Multi-LLM AB-MCTS is built around that practical observation. The models exchange and refine suggestions as the search unfolds. Instead of treating each model as a standalone answer generator, the system treats them as contributors inside a shared process.

The source article compares the setup to a human team, but the important point is more technical: the algorithm can shift work among models while the task is still in progress. That makes the model choice adaptive rather than fixed at the start.

This is different from simply asking several models the same question and picking the best-looking reply. AB-MCTS structures the exploration itself. It decides whether to deepen a current path, widen the search, or call on a different model for the next step.

What ARC-AGI-2 Tests Showed

Sakana AI tested the method on ARC-AGI-2, described in the source as a challenging benchmark. In those tests, Multi-LLM AB-MCTS solved more problems than Single-LLM AB-MCTS.

The most notable result is not just that the combined system did better overall. In several cases, the correct answer appeared only when different models were used together. That suggests the benefit came from interaction across models, not merely from giving one model more chances.

Still, the results also show the limits of the current approach. When the system can make unlimited guesses, it finds a correct answer about 30 percent of the time. Under the official ARC-AGI-2 benchmark setting, where submissions are usually limited to one or two answers, the success rate drops significantly.

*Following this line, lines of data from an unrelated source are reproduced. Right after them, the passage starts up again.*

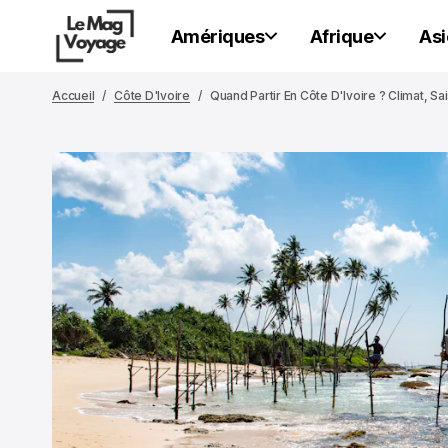
Amériques
Afrique
Asi
Accueil
Côte D'Ivoire
Quand Partir En Côte D'Ivoire ? Climat, S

That gap highlights a central problem for this kind of system. Generating useful candidate answers is only part of the work. The system also needs a reliable way to identify which candidate should be submitted when only one or two tries are allowed.

The Next Bottleneck Is Selection

Sakana AI plans to work on methods that automatically choose the strongest suggestions. One idea mentioned in the source is to use another AI model to evaluate the options before the final answer is selected.

The company is also considering combinations with systems where AI models discuss solutions with each other. That could make the process more deliberative, though the source does not provide performance results for that direction.

The challenge is easy to understand. A collaborative model system may produce a richer set of possible answers, but a benchmark may reward only the final choice. If the selection mechanism is weak, the system can still miss even when the correct answer appeared somewhere in the search.

For developers, that means AB-MCTS is not just about model orchestration. It is also about ranking, filtering, and deciding under constraints. Those steps may become as important as the individual model outputs.

TreeQuest Fits Sakana AI’s Broader Direction

Sakana AI has released the algorithm as open-source software under the name TreeQuest. That makes it available for developers who want to apply the method to their own problems.

The release also fits a broader pattern in Sakana AI’s recent work. The source describes a busy summer for the Tokyo startup, including several projects built around iteration, adaptation, and modular agent behavior.

Darwin-Gödel Machine is an agent that rewrites its own Python code in rapid genetic cycles. Dozens of variants are created and tested on SWE-bench and Polyglot, with only the strongest performers kept. After 80 rounds, SWE-bench accuracy rose from 20% to 50%, while Polyglot scores more than doubled to 30.7%.
ALE agent reached the top 21 at a live AtCoder Heuristic Contest in June, outperforming over 1,000 human participants. It uses Google’s Gemini 2.5 Pro with optimization methods including simulated annealing, beam search, and taboo lists.
Transformer², described as January’s study, focused on continual learning in large language models.

Together with AB-MCTS, those projects point to a consistent research direction. Sakana AI is exploring systems that iterate, evolve, select, and combine approaches instead of relying on a single model pass.

For now, Multi-LLM AB-MCTS is promising but incomplete. Its strongest message is that collaboration among large language models can produce answers that isolated models may not find. Its main unresolved question is whether future selection methods can turn more of those discovered possibilities into correct final submissions.